§ Task instructions: A single number is the expected answer: the count of lines in the listing that hold the word "banner".

§ Dataset entries:

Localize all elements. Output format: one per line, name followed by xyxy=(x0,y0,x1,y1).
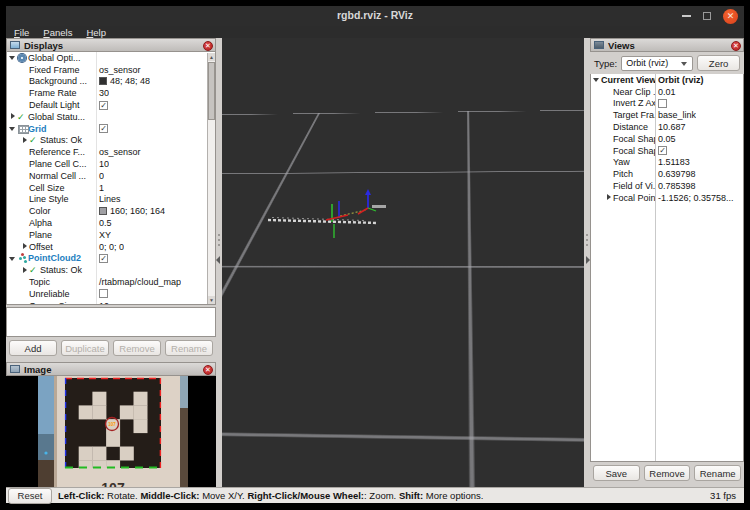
view-type-dropdown[interactable]: Orbit (rviz) xyxy=(621,56,693,71)
property-row[interactable]: Grid✓ xyxy=(7,123,215,135)
property-value[interactable]: 1 xyxy=(99,183,104,193)
displays-close-icon[interactable]: ✕ xyxy=(203,41,213,51)
property-row[interactable]: ✓Global Statu... xyxy=(7,111,215,123)
property-value[interactable]: 0.5 xyxy=(99,218,112,228)
scrollbar-thumb[interactable] xyxy=(208,62,215,120)
checkbox-checked[interactable]: ✓ xyxy=(658,146,667,155)
displays-property-tree[interactable]: Global Opti...Fixed Frameos_sensorBackgr… xyxy=(6,52,216,305)
property-row[interactable]: Field of Vi...0.785398 xyxy=(591,180,743,192)
property-row[interactable]: Yaw1.51183 xyxy=(591,157,743,169)
property-value[interactable]: 0.05 xyxy=(658,134,676,144)
expander-down-icon[interactable] xyxy=(592,75,601,84)
property-value[interactable]: 10 xyxy=(99,159,109,169)
property-value[interactable]: 160; 160; 164 xyxy=(110,206,165,216)
property-row[interactable]: Line StyleLines xyxy=(7,194,215,206)
property-row[interactable]: Near Clip ...0.01 xyxy=(591,86,743,98)
minimize-icon[interactable] xyxy=(682,15,691,17)
property-row[interactable]: Normal Cell ...0 xyxy=(7,170,215,182)
property-row[interactable]: Target Fra...base_link xyxy=(591,109,743,121)
remove-button[interactable]: Remove xyxy=(113,340,161,356)
property-row[interactable]: Cell Size1 xyxy=(7,182,215,194)
expander-down-icon[interactable] xyxy=(8,254,17,263)
menu-panels[interactable]: Panels xyxy=(43,27,72,38)
property-row[interactable]: Focal Point-1.1526; 0.35758... xyxy=(591,192,743,204)
property-value[interactable]: Lines xyxy=(99,194,121,204)
property-value[interactable]: 10.687 xyxy=(658,122,686,132)
expander-right-icon[interactable] xyxy=(8,112,17,121)
property-value[interactable]: 30 xyxy=(99,88,109,98)
checkbox-unchecked[interactable] xyxy=(99,289,108,298)
property-value[interactable]: 48; 48; 48 xyxy=(110,76,150,86)
property-row[interactable]: Pitch0.639798 xyxy=(591,168,743,180)
property-row[interactable]: Current ViewOrbit (rviz) xyxy=(591,74,743,86)
menu-file[interactable]: File xyxy=(14,27,29,38)
property-row[interactable]: PlaneXY xyxy=(7,229,215,241)
scroll-up-icon[interactable]: ▲ xyxy=(208,53,215,61)
remove-button[interactable]: Remove xyxy=(644,465,691,481)
title-bar[interactable]: rgbd.rviz - RViz ✕ xyxy=(6,6,744,26)
expander-right-icon[interactable] xyxy=(20,266,29,275)
property-row[interactable]: Plane Cell C...10 xyxy=(7,158,215,170)
property-value[interactable]: 10 xyxy=(99,301,109,305)
property-value[interactable]: 0 xyxy=(99,171,104,181)
property-row[interactable]: Invert Z Axis xyxy=(591,98,743,110)
property-row[interactable]: Frame Rate30 xyxy=(7,87,215,99)
views-close-icon[interactable]: ✕ xyxy=(731,41,741,51)
save-button[interactable]: Save xyxy=(593,465,640,481)
property-row[interactable]: Reference F...os_sensor xyxy=(7,146,215,158)
property-row[interactable]: Global Opti... xyxy=(7,52,215,64)
views-property-tree[interactable]: Current ViewOrbit (rviz)Near Clip ...0.0… xyxy=(590,74,744,462)
property-row[interactable]: Focal Shap...✓ xyxy=(591,145,743,157)
property-row[interactable]: PointCloud2✓ xyxy=(7,253,215,265)
expander-right-icon[interactable] xyxy=(20,242,29,251)
property-row[interactable]: Topic/rtabmap/cloud_map xyxy=(7,276,215,288)
image-panel-header[interactable]: Image ✕ xyxy=(6,362,216,376)
property-value[interactable]: Orbit (rviz) xyxy=(658,75,704,85)
checkbox-unchecked[interactable] xyxy=(658,99,667,108)
expander-right-icon[interactable] xyxy=(604,193,613,202)
property-row[interactable]: Fixed Frameos_sensor xyxy=(7,64,215,76)
property-value[interactable]: 0.639798 xyxy=(658,169,696,179)
checkbox-checked[interactable]: ✓ xyxy=(99,124,108,133)
property-value[interactable]: os_sensor xyxy=(99,65,141,75)
property-value[interactable]: /rtabmap/cloud_map xyxy=(99,277,181,287)
property-row[interactable]: ✓Status: Ok xyxy=(7,135,215,147)
property-value[interactable]: -1.1526; 0.35758... xyxy=(658,193,734,203)
property-value[interactable]: 0; 0; 0 xyxy=(99,242,124,252)
expander-down-icon[interactable] xyxy=(8,124,17,133)
property-value[interactable]: 0.01 xyxy=(658,87,676,97)
property-row[interactable]: Unreliable xyxy=(7,288,215,300)
add-button[interactable]: Add xyxy=(9,340,57,356)
expander-right-icon[interactable] xyxy=(20,136,29,145)
property-row[interactable]: Background ...48; 48; 48 xyxy=(7,76,215,88)
views-panel-header[interactable]: Views ✕ xyxy=(590,38,744,52)
property-row[interactable]: Focal Shap...0.05 xyxy=(591,133,743,145)
3d-viewport[interactable] xyxy=(222,38,584,487)
expander-down-icon[interactable] xyxy=(8,53,17,62)
duplicate-button[interactable]: Duplicate xyxy=(61,340,109,356)
checkbox-checked[interactable]: ✓ xyxy=(99,254,108,263)
maximize-icon[interactable] xyxy=(703,12,711,20)
property-row[interactable]: Distance10.687 xyxy=(591,121,743,133)
property-value[interactable]: XY xyxy=(99,230,111,240)
property-row[interactable]: Default Light✓ xyxy=(7,99,215,111)
close-icon[interactable]: ✕ xyxy=(723,9,738,24)
rename-button[interactable]: Rename xyxy=(694,465,741,481)
checkbox-checked[interactable]: ✓ xyxy=(99,101,108,110)
property-row[interactable]: Color160; 160; 164 xyxy=(7,205,215,217)
reset-button[interactable]: Reset xyxy=(8,488,52,504)
property-value[interactable]: os_sensor xyxy=(99,147,141,157)
property-value[interactable]: 1.51183 xyxy=(658,157,690,167)
displays-panel-header[interactable]: Displays ✕ xyxy=(6,38,216,52)
displays-scrollbar[interactable]: ▲ ▼ xyxy=(207,53,215,304)
menu-help[interactable]: Help xyxy=(86,27,106,38)
property-row[interactable]: Queue Size10 xyxy=(7,300,215,305)
rename-button[interactable]: Rename xyxy=(165,340,213,356)
collapse-left-icon[interactable] xyxy=(216,256,220,264)
property-row[interactable]: ✓Status: Ok xyxy=(7,264,215,276)
image-close-icon[interactable]: ✕ xyxy=(203,365,213,375)
property-value[interactable]: 0.785398 xyxy=(658,181,696,191)
property-value[interactable]: base_link xyxy=(658,110,696,120)
scroll-down-icon[interactable]: ▼ xyxy=(208,296,215,304)
property-row[interactable]: Alpha0.5 xyxy=(7,217,215,229)
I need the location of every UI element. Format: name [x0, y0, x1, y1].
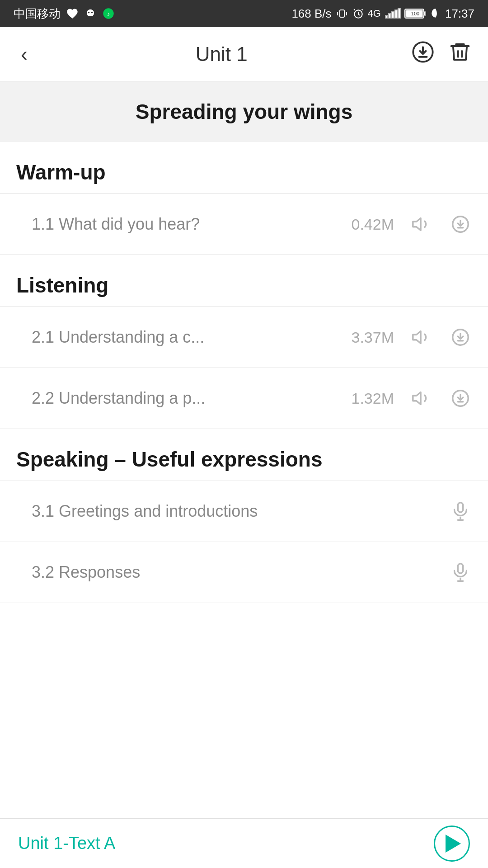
- heart-icon: [66, 7, 79, 20]
- status-left: 中国移动 ♪: [14, 6, 115, 22]
- alarm-icon: [352, 8, 364, 19]
- time-text: 17:37: [445, 7, 474, 21]
- status-right: 168 B/s 4G 100 17:37: [291, 7, 474, 21]
- item-left: 1.1 What did you hear?: [32, 215, 340, 234]
- item-title: 2.1 Understanding a c...: [32, 328, 204, 347]
- item-title: 3.2 Responses: [32, 563, 140, 582]
- item-right: 0.42M: [340, 213, 472, 236]
- item-right: [449, 561, 472, 584]
- trash-icon: [448, 40, 472, 64]
- file-size: 1.32M: [340, 390, 394, 407]
- svg-rect-13: [395, 10, 397, 18]
- mic-icon[interactable]: [449, 500, 472, 523]
- vibrate-icon: [335, 8, 349, 19]
- list-item[interactable]: 3.1 Greetings and introductions: [0, 481, 488, 542]
- file-size: 0.42M: [340, 216, 394, 233]
- item-title: 1.1 What did you hear?: [32, 215, 200, 234]
- bottom-label[interactable]: Unit 1-Text A: [18, 834, 115, 853]
- delete-button[interactable]: [448, 40, 472, 68]
- play-triangle-icon: [446, 835, 461, 853]
- listening-title: Listening: [16, 274, 108, 297]
- banner-title: Spreading your wings: [136, 100, 353, 123]
- download-item-icon[interactable]: [449, 213, 472, 236]
- item-left: 3.1 Greetings and introductions: [32, 502, 449, 521]
- speaker-icon[interactable]: [410, 387, 433, 410]
- headphone-icon: ♪: [102, 7, 115, 20]
- bottom-bar: Unit 1-Text A: [0, 818, 488, 868]
- mic-icon[interactable]: [449, 561, 472, 584]
- speed-text: 168 B/s: [291, 7, 331, 21]
- svg-rect-10: [385, 15, 388, 18]
- item-title: 2.2 Understanding a p...: [32, 389, 205, 408]
- list-item[interactable]: 2.1 Understanding a c... 3.37M: [0, 307, 488, 368]
- item-right: 3.37M: [340, 326, 472, 349]
- signal-4g-text: 4G: [368, 8, 381, 19]
- leaf-icon: [430, 8, 441, 19]
- battery-icon: 100: [404, 8, 426, 19]
- svg-text:♪: ♪: [107, 10, 110, 18]
- carrier-text: 中国移动: [14, 6, 61, 22]
- svg-point-2: [88, 12, 90, 14]
- svg-rect-14: [398, 8, 400, 18]
- nav-title: Unit 1: [196, 43, 248, 66]
- svg-rect-16: [424, 12, 426, 15]
- content-area: Warm-up 1.1 What did you hear? 0.42M: [0, 142, 488, 603]
- svg-point-0: [87, 9, 94, 17]
- download-item-icon[interactable]: [449, 387, 472, 410]
- item-left: 2.1 Understanding a c...: [32, 328, 340, 347]
- svg-point-3: [91, 12, 93, 14]
- svg-rect-12: [392, 12, 394, 18]
- speaker-icon[interactable]: [410, 213, 433, 236]
- svg-rect-32: [458, 564, 463, 573]
- back-button[interactable]: ‹: [16, 40, 32, 69]
- svg-rect-1: [87, 16, 94, 19]
- svg-text:100: 100: [411, 11, 419, 16]
- status-bar: 中国移动 ♪ 168 B/s 4G 100 17:37: [0, 0, 488, 27]
- svg-rect-11: [389, 14, 391, 18]
- listening-header: Listening: [0, 255, 488, 307]
- warmup-header: Warm-up: [0, 142, 488, 194]
- section-banner: Spreading your wings: [0, 81, 488, 142]
- signal-bars-icon: [385, 8, 401, 19]
- nav-bar: ‹ Unit 1: [0, 27, 488, 81]
- speaking-title: Speaking – Useful expressions: [16, 448, 323, 471]
- download-button[interactable]: [411, 40, 435, 68]
- play-button[interactable]: [434, 826, 470, 862]
- item-right: [449, 500, 472, 523]
- download-item-icon[interactable]: [449, 326, 472, 349]
- ghost-icon: [84, 7, 97, 20]
- speaking-header: Speaking – Useful expressions: [0, 429, 488, 481]
- warmup-title: Warm-up: [16, 160, 106, 184]
- item-left: 2.2 Understanding a p...: [32, 389, 340, 408]
- item-title: 3.1 Greetings and introductions: [32, 502, 258, 521]
- nav-actions: [411, 40, 472, 68]
- file-size: 3.37M: [340, 329, 394, 346]
- svg-rect-6: [340, 10, 344, 17]
- item-right: 1.32M: [340, 387, 472, 410]
- list-item[interactable]: 2.2 Understanding a p... 1.32M: [0, 368, 488, 429]
- svg-rect-29: [458, 503, 463, 512]
- list-item[interactable]: 3.2 Responses: [0, 542, 488, 603]
- download-icon: [411, 40, 435, 64]
- list-item[interactable]: 1.1 What did you hear? 0.42M: [0, 194, 488, 255]
- item-left: 3.2 Responses: [32, 563, 449, 582]
- speaker-icon[interactable]: [410, 326, 433, 349]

§ Exercise solution: 2